I have recently started to do body building and I am a slip person. I am already getting casilan and it seems it is not helping to build my muscles as I expected. So can anyone tell me what would I do? Thank you very much.


----------



## Robsta (Oct 2, 2005)

whereabouts are you living mate as your English is slightly confusing. I take it you mean slim person, and you mean casein???

Basically, eat loads of right foods (look up buking diets with the search facility)

and also look up beginner training routines.....compound training will help you more at the beginning....(look up compound training using the search facility)

Do not be afraid to ask questions, however, you will find everything you need in previous threads using the search module. Just spend a few days reading through old threads and you'll be ready to put on some serious mass. I'd avoid using any juice for a while until everything else is in place, but hey it's your life dude.

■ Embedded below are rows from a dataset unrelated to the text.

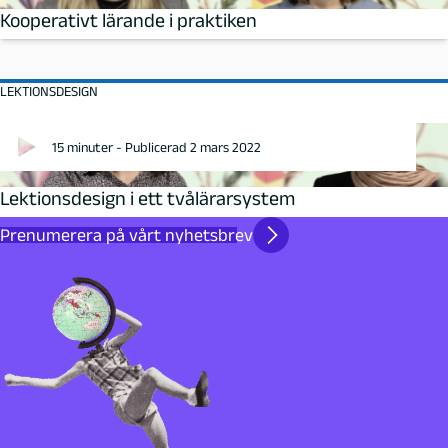
Kooperativt lärande i praktiken
LEKTIONSDESIGN
15 minuter - Publicerad 2 mars 2022
Lektionsdesign i ett tvålärarsystem
Prenumerera på vårt nyhetsbrev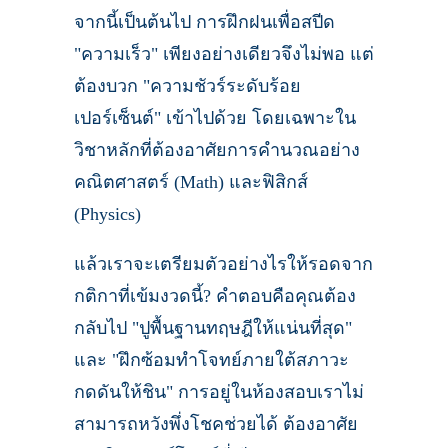
จากนี้เป็นต้นไป การฝึกฝนเพื่อสปีด
"ความเร็ว" เพียงอย่างเดียวจึงไม่พอ แต่
ต้องบวก "ความชัวร์ระดับร้อย
เปอร์เซ็นต์" เข้าไปด้วย โดยเฉพาะใน
วิชาหลักที่ต้องอาศัยการคำนวณอย่าง
คณิตศาสตร์ (Math) และฟิสิกส์
(Physics)
แล้วเราจะเตรียมตัวอย่างไรให้รอดจาก
กติกาที่เข้มงวดนี้? คำตอบคือคุณต้อง
กลับไป "ปูพื้นฐานทฤษฎีให้แน่นที่สุด"
และ "ฝึกซ้อมทำโจทย์ภายใต้สภาวะ
กดดันให้ชิน" การอยู่ในห้องสอบเราไม่
สามารถหวังพึ่งโชคช่วยได้ ต้องอาศัย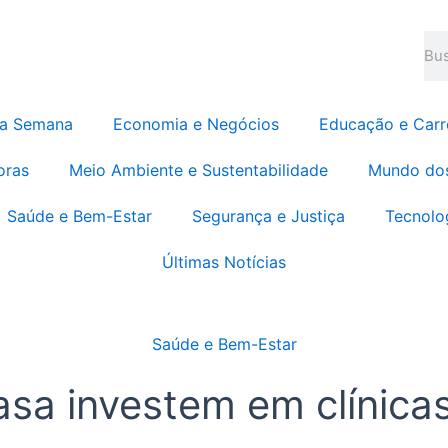
Pes
da Semana
Economia e Negócios
Educação e Carr
oras
Meio Ambiente e Sustentabilidade
Mundo do
Saúde e Bem-Estar
Segurança e Justiça
Tecnolo
Últimas Notícias
Saúde e Bem-Estar
sa investem em clínicas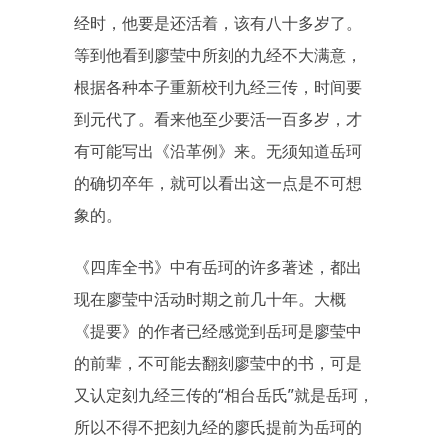
经时，他要是还活着，该有八十多岁了。
等到他看到廖莹中所刻的九经不大满意，
根据各种本子重新校刊九经三传，时间要
到元代了。看来他至少要活一百多岁，才
有可能写出《沿革例》来。无须知道岳珂
的确切卒年，就可以看出这一点是不可想
象的。
《四库全书》中有岳珂的许多著述，都出
现在廖莹中活动时期之前几十年。大概
《提要》的作者已经感觉到岳珂是廖莹中
的前辈，不可能去翻刻廖莹中的书，可是
又认定刻九经三传的“相台岳氏”就是岳珂，
所以不得不把刻九经的廖氏提前为岳珂的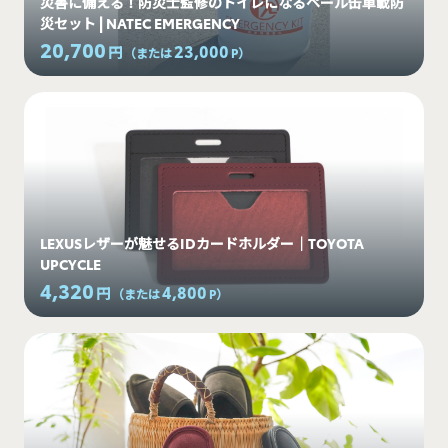
災害に備える！防災士監修のトイレになるペール缶車載防
災セット | NATEC EMERGENCY
20,700
23,000
円
（または
P
）
LEXUSレザーが魅せるIDカードホルダー｜TOYOTA
UPCYCLE
4,320
4,800
円
（または
P
）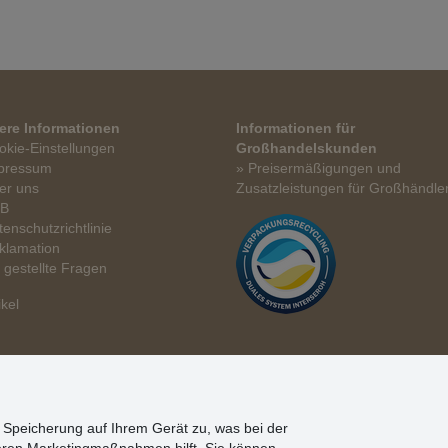
ere Informationen
Informationen für
okie-Einstellungen
Großhandelskunden
pressum
» Preisermäßigungen und
er uns
Zusatzleistungen für Großhändle
GB
tenschutzrichtlinie
klamation
t gestellte Fragen
ikel
n Speicherung auf Ihrem Gerät zu, was bei der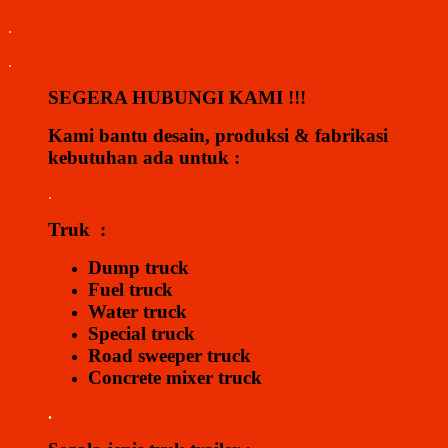
.
.
SEGERA HUBUNGI KAMI !!!
Kami bantu desain, produksi & fabrikasi
kebutuhan ada untuk :
.
Truk :
Dump truck
Fuel truck
Water truck
Special truck
Road sweeper truck
Concrete mixer truck
.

Good luck and all the best anyway, and it is hard work, but not as hard as you might think.....just try to fit training into your daily schedule and you'll soon be used to it and even look forward to it....(maybe  )


----------



## Khaos1436114653 (Aug 28, 2009)

casilan is that the stuff you can buy in chemists????


----------



## nishandj (Aug 30, 2010)

Robsta said:


> whereabouts are you living mate as your English is slightly confusing. I take it you mean slim person, and you mean casein???
> 
> Basically, eat loads of right foods (look up buking diets with the search facility)
> 
> ...


Thank you Robsta, I actually am sorry & I was meaning I am a slim person... Sorry my bad.  So Anyway Thanks for your reply and I will try it.


----------